La France, de son côté, publie en 1994, le rapport MARTRE, dans le cadre de la démarche du Commissariat général du Plan, lancée dans les années précédentes, pour comprendre les facteurs immatériels de la compétitivité. Ce rapport constitue la référence en matière d'intelligence économique en France.

Cependant, on ne peut évoquer le domaine de l’intelligence économique sans faire allusion aux avancées remarquables de deux pays que sont : L’Estonie et Israel. L’Estonie suscite en effet l’admiration à l’échelle mondiale et constitue le pays le plus digitalisé au monde. Avec des moyens relativement faibles, elle a créée le E digital VISA, en vue d’une meilleure adaptation à la numérisation du marché du travail.

Pour la Tunisie, on commence à voir quelques timides tentatives d'intelligence économique, dans le secteur public, privé et universitaire, à travers les organismes du CEPEX, ATIE, et la création en Mars 2018 de la TABC qui lance le CAVIE (Centre africain de veille et d'intelligence économique), qui dispose de quatre objectifs:

1- anticiper toute action ou évènement qui risque d'avoir des effets négatifs sur le marché de l'emploi. (Veille concurrentielle).

2- mettre en place une stratégie de veille pour développer les IDE en Tunisie.

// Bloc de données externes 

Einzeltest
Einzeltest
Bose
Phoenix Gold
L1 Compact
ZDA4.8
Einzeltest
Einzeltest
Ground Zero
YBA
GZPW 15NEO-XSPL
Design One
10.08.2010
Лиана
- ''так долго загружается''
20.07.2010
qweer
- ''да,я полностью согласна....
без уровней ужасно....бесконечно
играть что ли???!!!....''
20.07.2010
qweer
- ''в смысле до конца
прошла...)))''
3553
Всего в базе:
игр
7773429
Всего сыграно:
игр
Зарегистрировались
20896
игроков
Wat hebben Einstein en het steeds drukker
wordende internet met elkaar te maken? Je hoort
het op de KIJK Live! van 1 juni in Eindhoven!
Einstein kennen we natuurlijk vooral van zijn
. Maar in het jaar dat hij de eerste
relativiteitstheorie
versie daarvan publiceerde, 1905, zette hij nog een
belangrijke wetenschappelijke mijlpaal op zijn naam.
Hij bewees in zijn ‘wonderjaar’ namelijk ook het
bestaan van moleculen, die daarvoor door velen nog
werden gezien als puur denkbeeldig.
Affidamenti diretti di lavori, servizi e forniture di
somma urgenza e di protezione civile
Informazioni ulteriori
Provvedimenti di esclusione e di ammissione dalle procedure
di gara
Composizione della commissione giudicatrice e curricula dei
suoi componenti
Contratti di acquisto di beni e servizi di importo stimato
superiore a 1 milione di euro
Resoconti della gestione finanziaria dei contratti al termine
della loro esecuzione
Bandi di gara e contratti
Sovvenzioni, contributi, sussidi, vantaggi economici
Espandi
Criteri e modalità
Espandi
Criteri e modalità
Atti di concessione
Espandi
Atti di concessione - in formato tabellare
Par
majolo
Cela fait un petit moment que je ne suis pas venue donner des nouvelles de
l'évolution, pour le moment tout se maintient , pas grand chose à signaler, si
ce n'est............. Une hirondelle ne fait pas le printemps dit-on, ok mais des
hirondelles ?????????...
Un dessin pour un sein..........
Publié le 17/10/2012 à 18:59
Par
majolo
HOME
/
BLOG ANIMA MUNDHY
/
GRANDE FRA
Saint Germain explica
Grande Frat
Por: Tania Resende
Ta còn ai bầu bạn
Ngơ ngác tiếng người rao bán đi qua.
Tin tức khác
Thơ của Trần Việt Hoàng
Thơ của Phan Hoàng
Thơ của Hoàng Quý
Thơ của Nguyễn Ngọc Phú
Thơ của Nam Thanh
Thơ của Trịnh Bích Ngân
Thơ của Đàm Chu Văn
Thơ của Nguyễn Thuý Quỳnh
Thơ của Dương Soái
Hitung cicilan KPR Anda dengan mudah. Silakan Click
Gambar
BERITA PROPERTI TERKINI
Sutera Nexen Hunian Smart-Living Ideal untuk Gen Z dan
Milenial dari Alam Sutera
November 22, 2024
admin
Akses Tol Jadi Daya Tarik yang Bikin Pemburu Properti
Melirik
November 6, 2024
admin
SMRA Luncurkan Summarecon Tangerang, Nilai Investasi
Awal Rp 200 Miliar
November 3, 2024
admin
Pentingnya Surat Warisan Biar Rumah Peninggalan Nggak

3- mener des travaux de synthèse et des évolutions semblables sur des pays comme la Tunisie.

4- l'influence

Or on sait très bien que la transformation digitale est un phénomène mondial, qui va toucher toute l'économie d'ici quelques années, à travers l'industrie 4.0. Cette dernière se reflète dans la convergence de l'intelligence artificielle, de l'internet des objets, de la robotique et de l'impression 3D. Ainsi, les grandes entreprises mondiales pourront produire plus et en dépensant moins cher, soit avec une meilleure optimisation. Ce qui engendrera un risque de Reshoring, conduisant à un impact immédiat sur le marché de l'emploi. A titre d'exemple: une machine snowbot textile peut produire environ 800000 articles / jour et n'a besoin que de six personnes pour la faire fonctionner. Lacoste, à titre illustratif, produit 12millions d'articles /jour. Pour avoir un ordre de grandeur sectoriel, en Tunisie, actuellement le textile emploie 130000 personnes.

Il revient au gouvernement et au ministère de l'industrie de penser sérieusement à ce problème en amont de la crise, de mettre en place des organismes de veille auprès des grandes multinationales pour comprendre leurs intentions (reshoring ou pas), d'analyser et de rechercher de nouveaux moyens pour attirer les investissements directs Etrangers et enfin d'assouplir les mécanismes de couverture des changes, tout en définissant une politique industrielle durable respectant la triple bottom approche ( TRI financier/ TRI économique en termes de création d'emplois/Protection de l'environnement).